↓↓↓

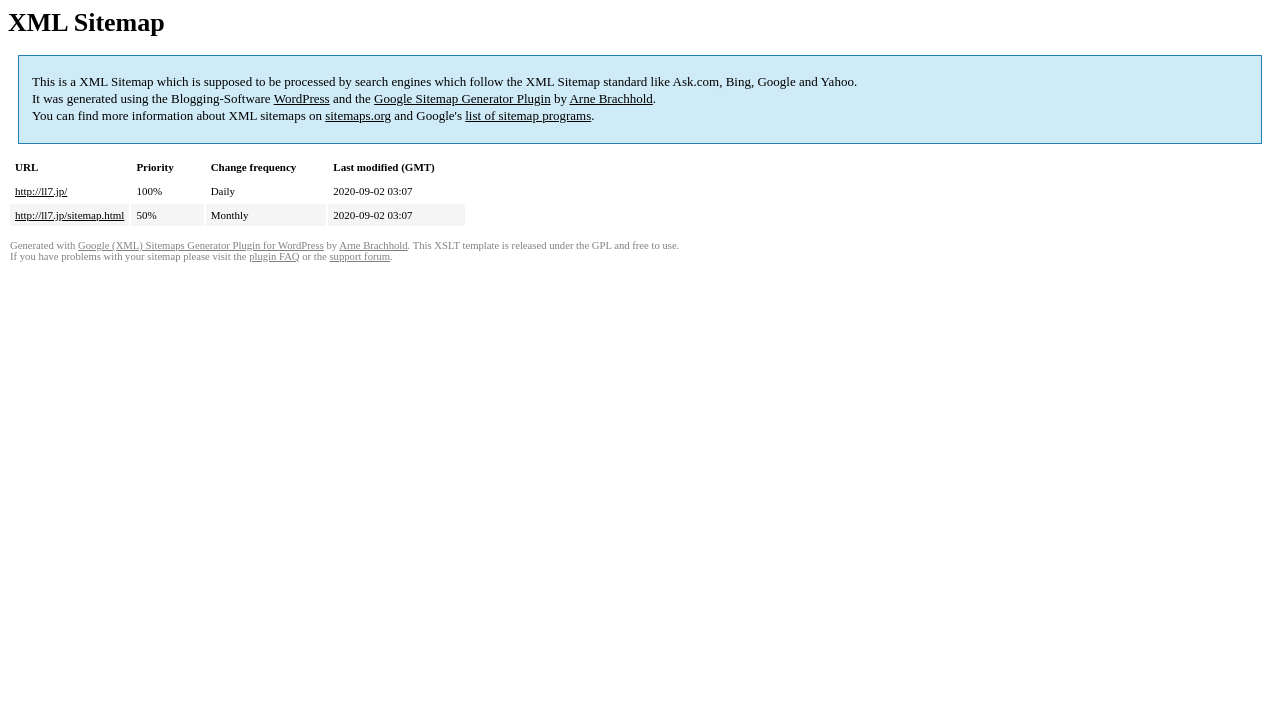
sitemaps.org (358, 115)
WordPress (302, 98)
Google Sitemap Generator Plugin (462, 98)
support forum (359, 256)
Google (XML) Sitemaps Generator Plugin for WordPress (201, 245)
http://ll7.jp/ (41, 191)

↑↑↑
↓↓↓

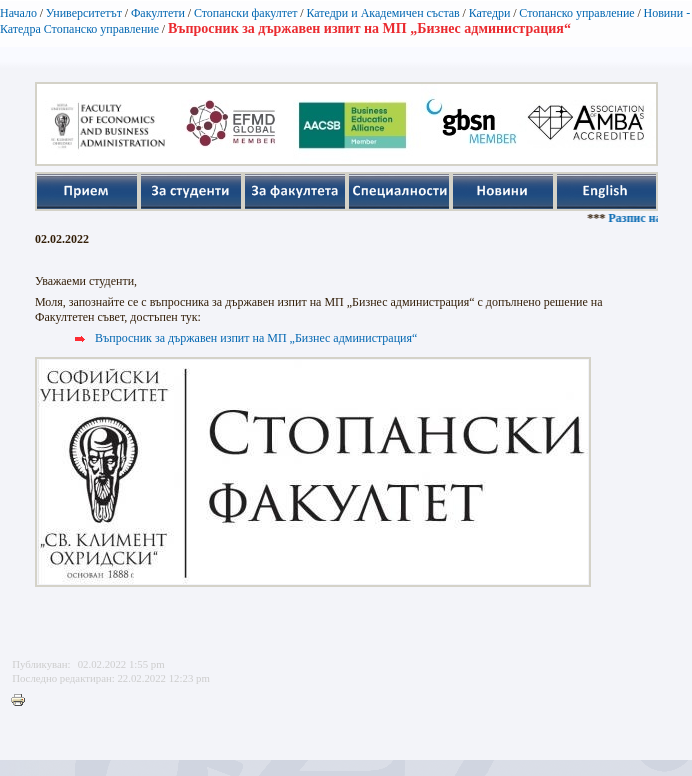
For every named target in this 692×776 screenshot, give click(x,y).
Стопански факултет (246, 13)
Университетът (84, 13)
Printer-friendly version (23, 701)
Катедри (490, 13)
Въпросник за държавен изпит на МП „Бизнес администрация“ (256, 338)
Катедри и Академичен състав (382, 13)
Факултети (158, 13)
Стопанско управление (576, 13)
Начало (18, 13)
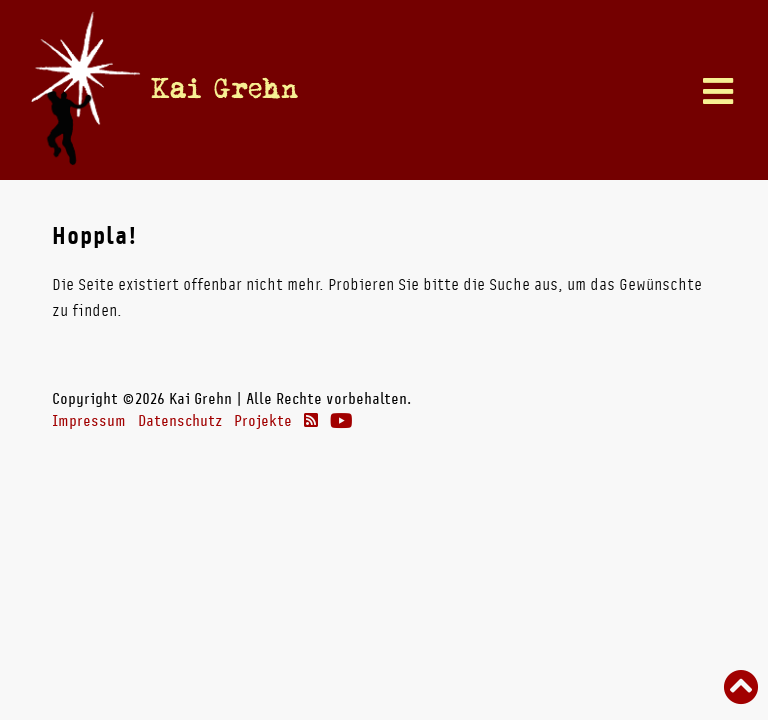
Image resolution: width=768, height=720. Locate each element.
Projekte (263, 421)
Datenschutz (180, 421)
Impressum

↑↑↑

### Directions for this task
Among the entries above, find the line with "Google (XML) Sitemaps" and the line with "http://ll7.jp/ (41, 191)"; give again exactly these two lines and all lines between them.

### Output below
Google (XML) Sitemaps Generator Plugin for WordPress (201, 245)
http://ll7.jp/ (41, 191)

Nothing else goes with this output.